A.− Vx. Faire une coche, une entaille.
Spéc. Cocher une personne (un serviteur). Noter les gages dus, en faisant une coche sur un morceau de bois :
1. ... tout domestique qui savait écrire à Tainchebraye tenait un cahier, un carnet où ses gages figuraient en tête. Les autres serviteurs étaient cochés; on entaillait une baguette fendue tout du long (...) puis, en témoignage, chacun gardait son côté de baguette. J. de La Varende, Le Centaure de Dieu,1938, p. 158.
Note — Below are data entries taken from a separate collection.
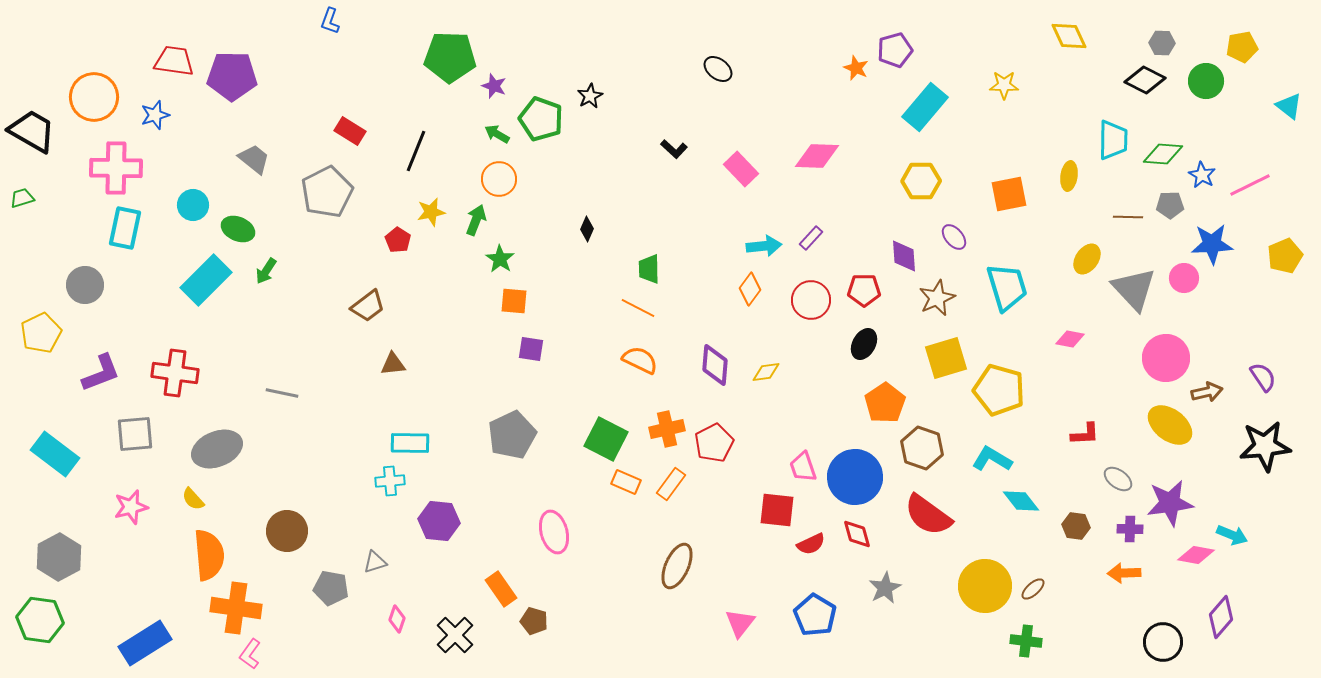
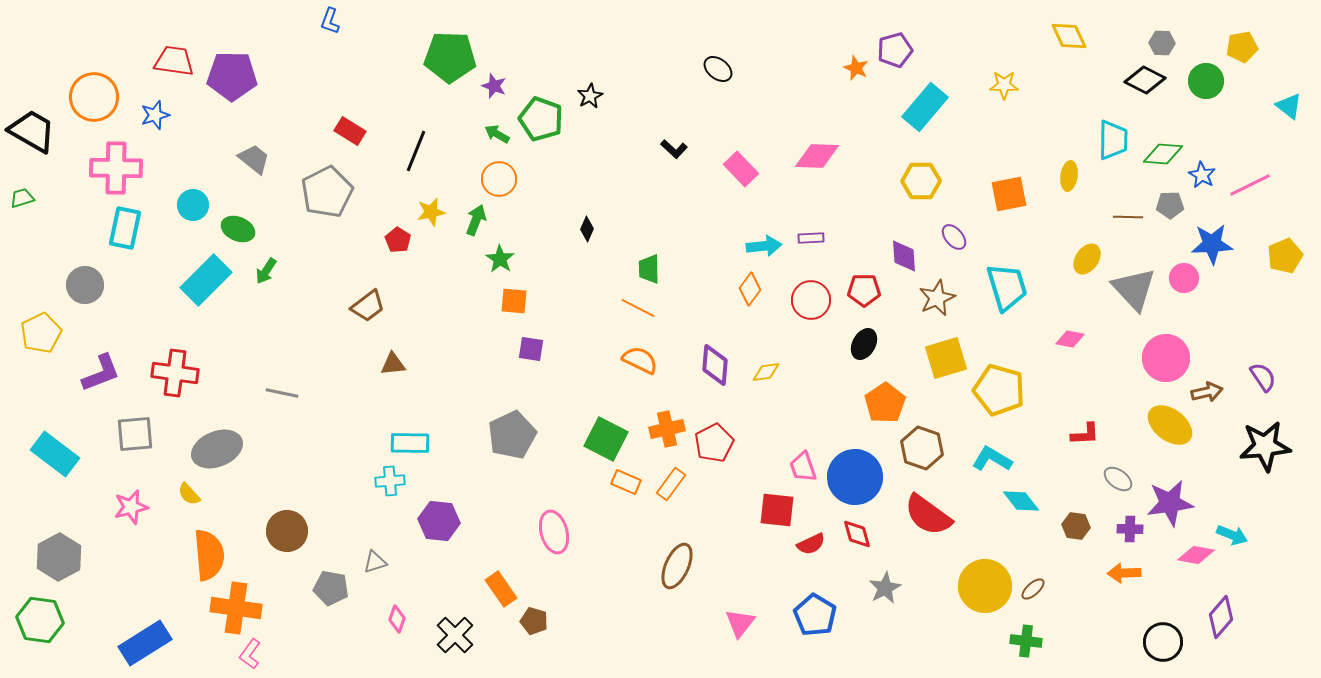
purple rectangle at (811, 238): rotated 45 degrees clockwise
yellow semicircle at (193, 499): moved 4 px left, 5 px up
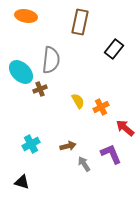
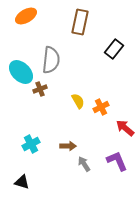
orange ellipse: rotated 40 degrees counterclockwise
brown arrow: rotated 14 degrees clockwise
purple L-shape: moved 6 px right, 7 px down
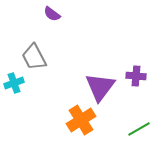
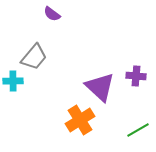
gray trapezoid: rotated 112 degrees counterclockwise
cyan cross: moved 1 px left, 2 px up; rotated 18 degrees clockwise
purple triangle: rotated 24 degrees counterclockwise
orange cross: moved 1 px left
green line: moved 1 px left, 1 px down
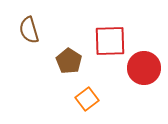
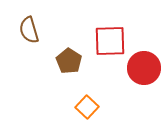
orange square: moved 8 px down; rotated 10 degrees counterclockwise
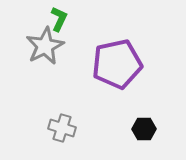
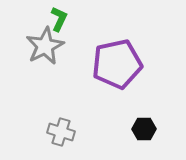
gray cross: moved 1 px left, 4 px down
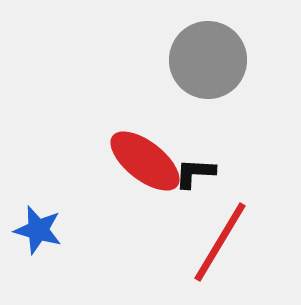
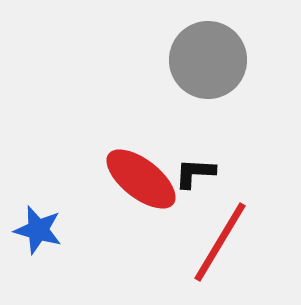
red ellipse: moved 4 px left, 18 px down
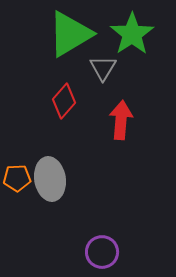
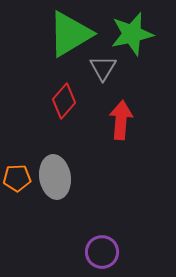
green star: rotated 21 degrees clockwise
gray ellipse: moved 5 px right, 2 px up
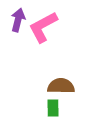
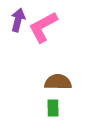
brown semicircle: moved 3 px left, 4 px up
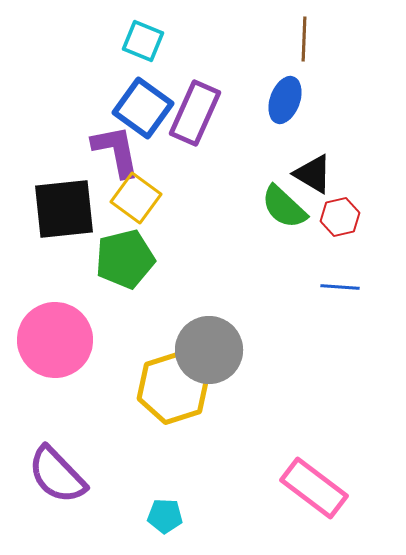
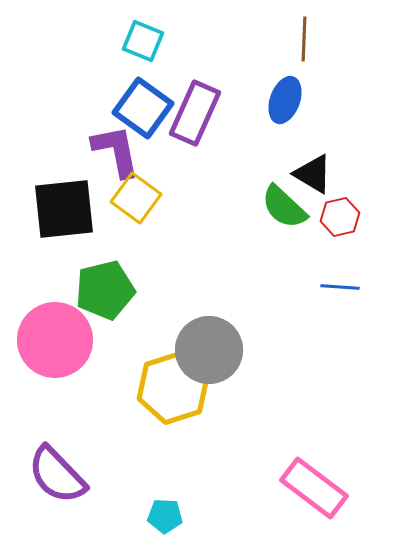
green pentagon: moved 20 px left, 31 px down
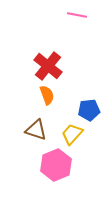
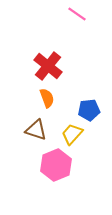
pink line: moved 1 px up; rotated 24 degrees clockwise
orange semicircle: moved 3 px down
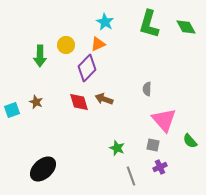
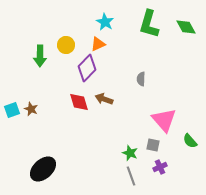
gray semicircle: moved 6 px left, 10 px up
brown star: moved 5 px left, 7 px down
green star: moved 13 px right, 5 px down
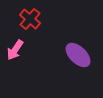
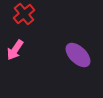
red cross: moved 6 px left, 5 px up; rotated 10 degrees clockwise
B.− P. ext. Marquer d'un trait ou autre repère. Son nom était coché sur la liste sanglante (J. de La Varende, Nez-de-Cuir, gentilhomme d'amour,1936, p. 26).Il rêva au jour où elle serait repartie, et le cocha sur son calendrier (Montherlant, Le Démon du bien,1937, p. 1316):
2. Son ami, M. Saint-Martin, suivait par-dessus son épaule, et ils avaient un « Bon! » un « Mauvais! » sur chaque nom, et parfois, avec un crayon, les cochaient d'un point d'interrogation. Barrès, L'Appel au soldat,1897, p. 134.
Prononc. et Orth. : [kɔ ʃe], (je) coche [kɔ ʃ]. Ds Ac. 1932. Étymol. et Hist. 1305-10 (G. Guiart, Royaux Lignages, éd. J.-A. Buchon, II, 4203 : Arbalestiers leur quarriaus cochent). Dér. de coche* « entaille »; dés. -er. Fréq. abs. littér. : 12.